- _About this exercise_:
The response should repeat word for word every line below from the one with "systeemsoftware of een" to the one with "cette page à vos favoris parce que vous en", inclusive, and nothing else; leave pictures out.

[Items from a data source]
· · · ·
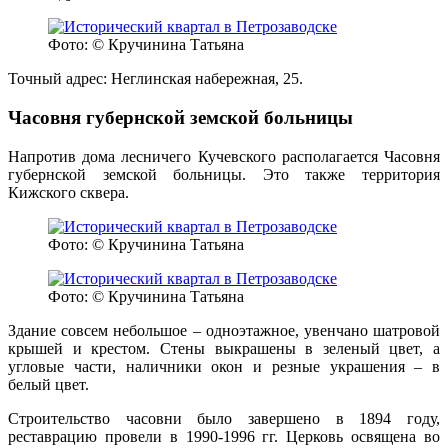
Фото: © Кручинина Татьяна
Точный адрес: Неглинская набережная, 25.
Часовня губернской земской больницы
Напротив дома лесничего Кучевского располагается Часовня
губернской земской больницы. Это также территория
Кижского сквера.
Фото: © Кручинина Татьяна
Фото: © Кручинина Татьяна
Здание совсем небольшое – одноэтажное, увенчано шатровой
крышей и крестом. Стены выкрашены в зеленый цвет, а
угловые части, наличники окон и резные украшения – в
белый цвет.
Строительство часовни было завершено в 1894 году,
реставрацию провели в 1990-1996 гг. Церковь освящена во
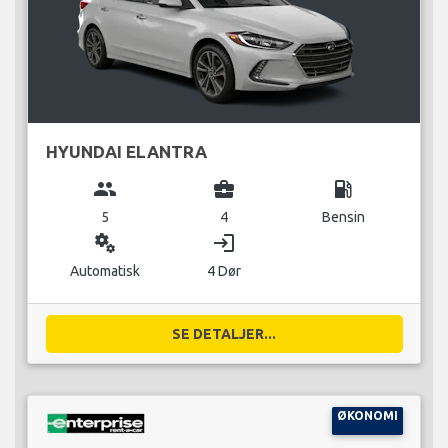
HYUNDAI ELANTRA
group
business_center
local_gas_station
5
4
Bensin
miscellaneous_services
login
Automatisk
4 Dør
SE DETALJER...
ØKONOMI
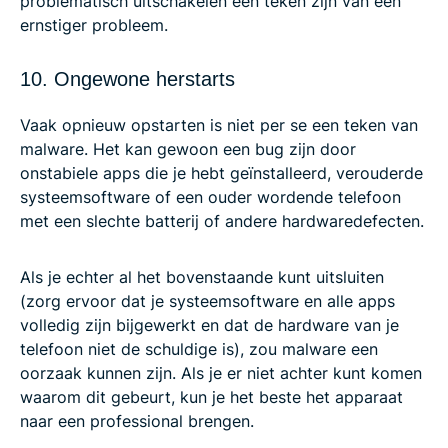
problematisch uitschakelen een teken zijn van een
ernstiger probleem.
10. Ongewone herstarts
Vaak opnieuw opstarten is niet per se een teken van
malware. Het kan gewoon een bug zijn door
onstabiele apps die je hebt geïnstalleerd, verouderde
systeemsoftware of een ouder wordende telefoon
met een slechte batterij of andere hardwaredefecten.
Als je echter al het bovenstaande kunt uitsluiten
(zorg ervoor dat je systeemsoftware en alle apps
volledig zijn bijgewerkt en dat de hardware van je
telefoon niet de schuldige is), zou malware een
oorzaak kunnen zijn. Als je er niet achter kunt komen
waarom dit gebeurt, kun je het beste het apparaat
naar een professional brengen.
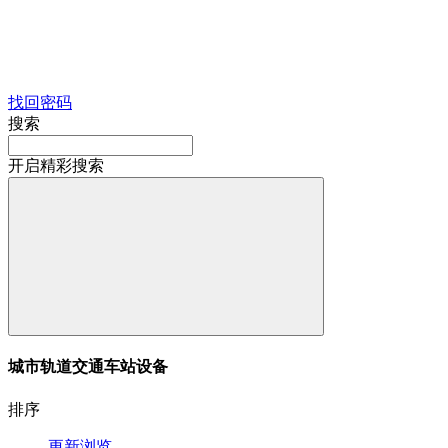
找回密码
搜索
开启精彩搜索
城市轨道交通车站设备
排序
更新
浏览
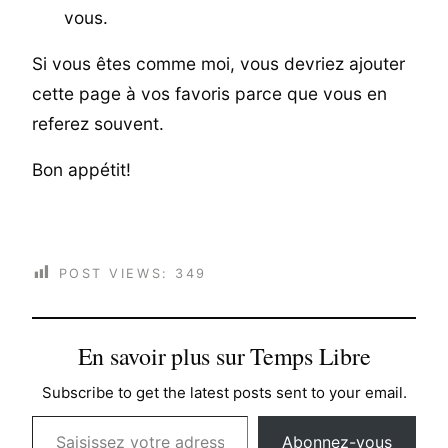
vous.
Si vous êtes comme moi, vous devriez ajouter
cette page à vos favoris parce que vous en
referez souvent.
Bon appétit!
POST VIEWS:
349
En savoir plus sur Temps Libre
Subscribe to get the latest posts sent to your email.
Saisissez votre adresse e-mail…
Abonnez-vous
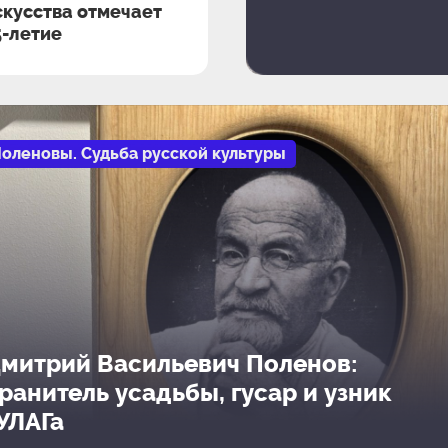
скусства отмечает
5-летие
оленовы. Судьба русской культуры
митрий Васильевич Поленов:
ранитель усадьбы, гусар и узник
УЛАГа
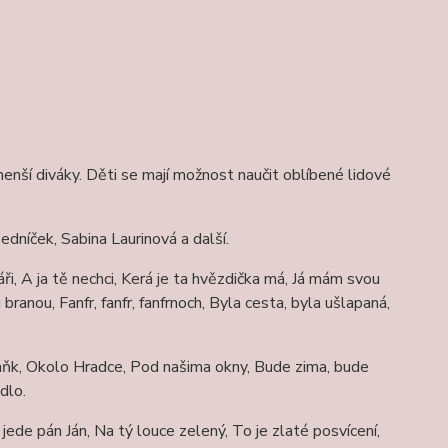
enší diváky. Děti se mají možnost naučit oblíbené lidové
edníček, Sabina Laurinová a další.
ři, A ja tě nechci, Kerá je ta hvězdička má, Já mám svou
anou, Fanfr, fanfr, fanfrnoch, Byla cesta, byla ušlapaná,
šaňk, Okolo Hradce, Pod našima okny, Bude zima, bude
dlo.
 jede pán Ján, Na tý louce zelený, To je zlaté posvícení,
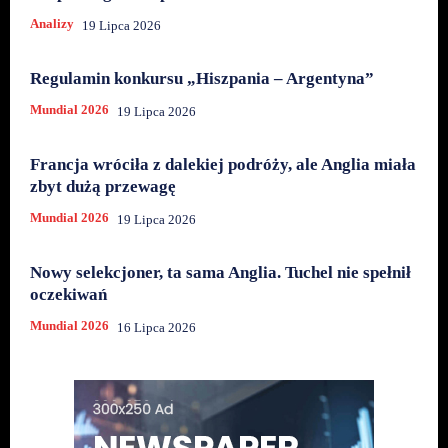
Analizy
19 Lipca 2026
Regulamin konkursu „Hiszpania – Argentyna”
Mundial 2026
19 Lipca 2026
Francja wróciła z dalekiej podróży, ale Anglia miała
zbyt dużą przewagę
Mundial 2026
19 Lipca 2026
Nowy selekcjoner, ta sama Anglia. Tuchel nie spełnił
oczekiwań
Mundial 2026
16 Lipca 2026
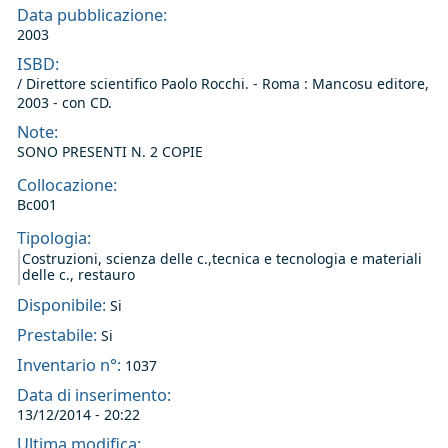
Data pubblicazione:
2003
ISBD:
/ Direttore scientifico Paolo Rocchi. - Roma : Mancosu editore,
2003 - con CD.
Note:
SONO PRESENTI N. 2 COPIE
Collocazione:
Bc001
Tipologia:
Costruzioni, scienza delle c.,tecnica e tecnologia e materiali
delle c., restauro
Disponibile:
Si
Prestabile:
Si
Inventario n°:
1037
Data di inserimento:
13/12/2014 - 20:22
Ultima modifica:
· · · ·
- _Answer space_:
systeemsoftware of een ouder wordende telefoon
met een slechte batterij of andere hardwaredefecten.
Als je echter al het bovenstaande kunt uitsluiten
(zorg ervoor dat je systeemsoftware en alle apps
volledig zijn bijgewerkt en dat de hardware van je
telefoon niet de schuldige is), zou malware een
oorzaak kunnen zijn. Als je er niet achter kunt komen
waarom dit gebeurt, kun je het beste het apparaat
naar een professional brengen.
找回密码
搜索
开启精彩搜索
城市轨道交通车站设备
排序
更新
浏览
vous.
Si vous êtes comme moi, vous devriez ajouter
cette page à vos favoris parce que vous en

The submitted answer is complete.